I really dig this watch. Congrats!


----------



## b.watcher

Mirabello1 said:


> Also super smooth Crown functionality and the chronograph just feels awesome with a very sharp click
> 
> 
> 
> 
> 
> 
> 
> 
> 
> Sent from my Pixel 2 using Tapatalk


yeah, you witness there the use of a column Wheel chronograph  great Piece! enjoy


----------



## Mirabello1

Cold shot









Sent from my Pixel 2 using Tapatalk


----------



## MassiF

That’s an impressively good looking watch, enjoy it!


----------



## omeglycine

It really is a homerun for Longines. Congratulations!


----------



## jonsix33

looks amazing! need one! lol thanks for sharing


----------



## Pazzo

Lovely watch indeed, congratulations and enjoy.

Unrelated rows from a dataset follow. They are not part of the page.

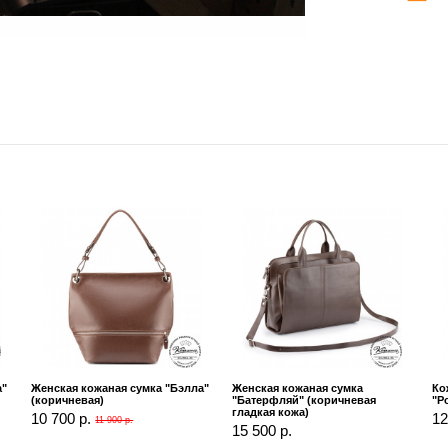
а"
Женская кожаная сумка "Бэлла"
Женская кожаная сумка
Ко
(коричневая)
"Батерфляй" (коричневая
"Р
гладкая кожа)
10 700 р.
12
11 900 р.
15 500 р.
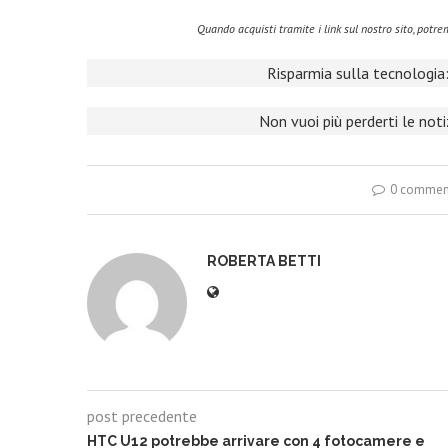
Quando acquisti tramite i link sul nostro sito, pot
Risparmia sulla tecnologia:
Non vuoi più perderti le not
0 commen
ROBERTA BETTI
post precedente
HTC U12 potrebbe arrivare con 4 fotocamere e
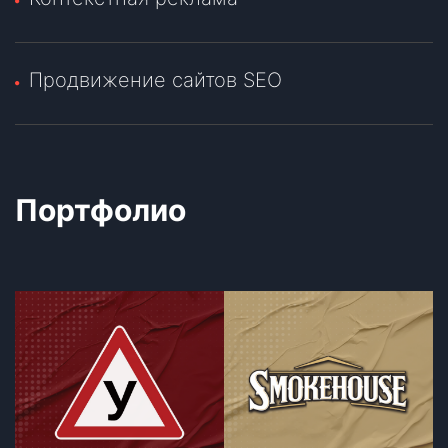
Продвижение сайтов SEO
Портфолио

What's the length from lug to lug, if I may ask?


----------



## MartiR

Oh wow. That is stunning.


----------



## mitchjrj

Outstanding timepiece. 🧐 Saw this in person recently and loved it. 


Sent from my iPhone using Tapatalk


----------



## Mirabello1

Pazzo said:


> Lovely watch indeed, congratulations and enjoy.
> 
> What's the length from lug to lug, if I may ask?


Thanks, I don't have calipers to measure the Lug to Lug, but I would estimate based on my other watches it's 47-48

Sent from my Pixel 2 using Tapatalk


----------



## Pazzo

Mirabello1 said:


> Thanks, I don't have calipers to measure the Lug to Lug, but I would estimate based on my other watches it's 47-48
> 
> Sent from my Pixel 2 using Tapatalk


Thank you very much.


----------



## Hands90

I'm a fan of this watch. 
I'd like to see it on a nato or a nylon watch strap like the ones people use on IWC pilot watches.


----------



## Dan_957

I've been drooling over this model for a while, ever since we got one in, they really are undeniably gorgeous in that classic time piece sort of way. And I agree with Hands90, I'd like to see one of these on a variety of natos, bet its pretty dang versatile.


----------



## Sonder

Quick question to anyone who has one in their hands, does it have the infamous 7750 rotor wobble?


----------



## dantan

Congratulations on a stunning Watch!

Any chance of photos of the caseback, as well as lume?

Wear it in great health!


----------



## dantan

According to this Hodinkee article:

 the BigEye is 41mm across (50mm lug-to-lug) and 14.45mm thick, including the dome of its sapphire crystal.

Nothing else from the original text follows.